The 2.6 Linux Scheduler | Performance Tuning for Linux Servers

Before release 2.4 of the Linux kernel, SMP machines were not seriously considered in terms of performance. As the 2.2 version of the kernel matured, however, it became increasingly evident that good SMP performance was important to Linux users. Although it remains desirable for performance reasons to keep as much of the SMP code as possible under a configuration option, it has also become more important to commercial Linux users that SMP code utilize the processors efficiently and treat applications equitably.
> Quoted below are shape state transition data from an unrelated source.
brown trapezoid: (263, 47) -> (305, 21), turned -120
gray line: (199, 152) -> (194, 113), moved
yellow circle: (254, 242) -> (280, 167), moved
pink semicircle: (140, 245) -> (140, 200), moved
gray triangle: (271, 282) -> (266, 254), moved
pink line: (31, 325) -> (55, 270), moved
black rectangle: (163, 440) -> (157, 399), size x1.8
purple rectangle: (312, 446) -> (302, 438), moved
To achieve its scheduling objectives, Linux assigns a static priority to each task that can be modified by the user through the nice() system call. Linux has a range of priority classes, varying from 0 to MAX_PRIO, where MAX_PRIO=140. The first MAX_RT_PRIO priorities, where MAX_RT_PRIO=100, are set aside for real-time tasks. The remaining 40 priority classes, [100..140], are set aside for time sharing (that is, normal) jobs, representing the [20..19] nice value of UNIX processes. Lower nice values correspond to lower static priority and higher importance. Real-time tasks always have a higher priority than normal tasks.
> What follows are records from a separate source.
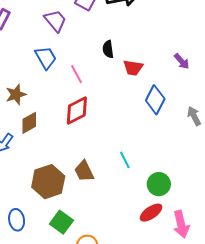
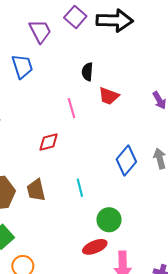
pink line: (76, 74) -> (72, 108), moved
blue diamond: (155, 100) -> (126, 161), moved
red diamond: (77, 111) -> (49, 142), moved, size x0.7

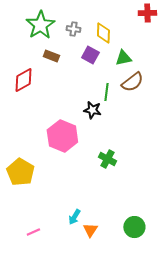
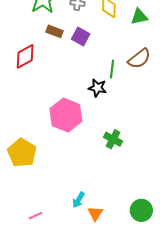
purple square: (90, 55) -> (81, 37), moved
green triangle: (123, 58) -> (139, 17), moved

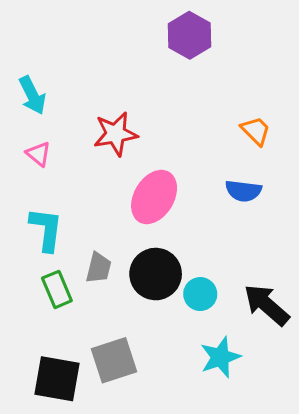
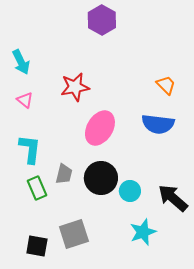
purple hexagon: (189, 35) -> (102, 20), moved
blue semicircle: (243, 191) -> (158, 124), size x1.4
black square: (57, 379) -> (37, 246), size x0.7

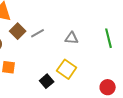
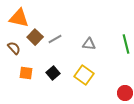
black square: (47, 81) -> (53, 73), moved

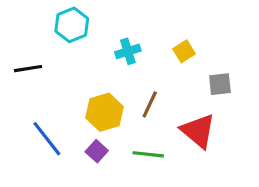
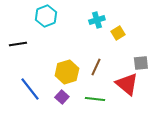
cyan cross: (128, 51) -> (97, 20), moved
gray square: (220, 84) -> (141, 63), moved

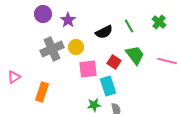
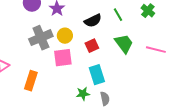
red square: (114, 62) -> (92, 46), moved, turned 32
pink square: (88, 69) -> (63, 58), moved

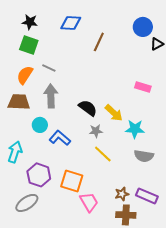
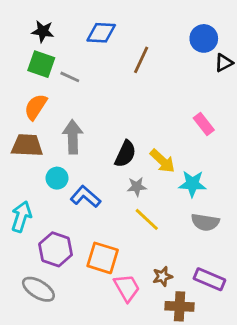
gray line: (49, 68) -> (70, 77), moved
pink rectangle: (143, 87) -> (204, 124), turned 35
black semicircle: (88, 108) -> (125, 154), turned 78
brown star: (122, 194) -> (162, 276), moved
gray ellipse: (27, 203) -> (38, 289), turned 65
Each task maintains an effective priority, which is determined by the interactivity of the task. The more interactive a task, the more important it becomes. Temporary effective priority bonuses or penalties are given based on the recent sleep average of a given task. The sleep average is a number in the range of [0..MAX_SLEEP_AVG(=10 seconds)], and it accounts for the number of ticks a task spent voluntarily not using its timeslice and waiting for an I/O completion. A bonus is given for higher sleep averages, and a penalty is given for lower sleep averages.

A task is considered interactive when its effective priority exceeds its static priority by a certain level (which can only be due to its accumulating sleep average). High-priority tasks reach interactivity with a much smaller sleep average than lower-priority tasks.

A timeslice is the maximum time a task can run before yielding to another task. It is simply a linear function of the static priority of normal tasks projected into the range of [MIN_TIMESLICE(=10 milliseconds)..MAX_TIMESLICE(=200 milliseconds)]. The higher the static priority of a task, the longer the timeslice. The timeslice in the kernel is defined as multiples of a system tick. A tick is defined by the fixed delta (1 HZ) of two consecutive timer interrupts. In Linux 2.6, HZ=1000the timer interrupt routine is called once every millisecondat which time the currently executing task is charged a tick.

The scheduler needs to decide which task to run next and for how long. Effective priority determines which task to run next; static priority determines for how long.

The Linux scheduler in 2.6 is a multiqueue scheduler that assigns a run queue to each CPU. Each run queue performs per-CPU scheduling. It consists of two arrays of task lists: the active array and the expired array. Each array index represents a list of runnable tasks at their respective effective priority level. A task with the highest effective priority from the active array is chosen to run first. After the allotted timeslice completes, the task is moved from the active list to the expired list after replenishing the timeslice and effective priority to guarantee that all tasks get a chance to execute. When the active array is empty, expired and active arrays are swapped. This makes the scheduler O(1) because it does not have to traverse a potentially large list of tasks, as was needed in the 2.4 scheduler.

Interactive tasks relinquish the CPU before their timeslices expire because they have to wait for I/O completion. When the timeslice of an interactive task expires, the task is put back in the active array instead of in the expired array in order to give it an advantage over the processor hogs. As a result, a situation can arise when the active array continues to have tasks, which in turn may cause the starvation of tasks in the expired array. To avoid this situation, if the first expired task is waiting for more than STARVATION_LIMIT(=10seconds) times the number of tasks in the run queue, the interactive task is simply put in the expired array.

The 2.6 scheduler contains support for different CPU topologies like SMT and NUMA through sched domains. The scheduling policy is set in the sched domain data structure by the architecture depending on the system topology. Those scheduling policies are used while scheduling tasks to the CPUs.

Sched domains are created hierarchically as it appears on the system topology.

Although the 2.6 scheduler can work on different CPU configurations, some of the configurations depend on load balancing to assist. Load balancing keeps the system load, especially for multiprocessers, balanced.